Extended Data Fig. 10. Comparison of UF and PF resins as well as a variety of lignin adhesives in weather resistance and formaldehyde emission.

a, Weather resistance. The UF-based three-layer plywoods failed the boiling water test at the first cycle as expected, suggesting the poor weather-resistance of UF resin adhesive. As the test cycle increased, the bonding strength of PF-based three-layer plywoods decreased gradually from 1.33 ± 0.05 (mean ± standard deviation) to 1.10 ± 0.05 (mean ± standard deviation) MPa while that of FPL-based plywoods slightly increased from 1.53 ± 0.09 (mean ± standard deviation) to 1.63 ± 0.11 (mean ± standard deviation) MPa. Since the synthesis and curing of PF resins are generally performed under an aqueous alkaline condition, part of the PF resin may be dissolved in water during the water boiling test, thereby leading to the gradual decrease of the strength. Different from PF resins, FPL was water-insoluble and the curing of FPL could continuously proceed in a neutral or acidic environment (e.g., the boiling water), thereby leading to the gradually increased strengths. b, Formaldehyde emission amount of three-layer plywoods prepared with FPL adhesives and UF and PF adhesives. c, Comparison of different national standards for classifying the formaldehyde emission amounts from plywoods.

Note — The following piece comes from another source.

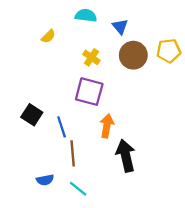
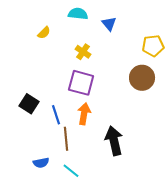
brown circle: (133, 55) -> (142, 78), moved
orange arrow: (107, 126) -> (84, 114), moved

The test report from a specialty agent showed that the formaldehyde emission amount from the plywood bonded with UF resin was 9.98 mg∙L⁻¹, which did even not meet the E2 grade of Chinese National Standard GB/T 18580-2017. The formaldehyde emission amounts of the plywoods bonded with PF resin and FPL adhesive were 0.64 and 0.2 mg∙L⁻¹, respectively, meeting the E1 grade (≤ 1.5 mg∙L⁻¹) and the E0 grade (≤ 0.5 mg∙L⁻¹) of European standard (EN 717-1). The comparison indicates that FPL adhesive is a highly environment-friendly bio-based adhesive and safer than the traditional formaldehyde-containing wood adhesives.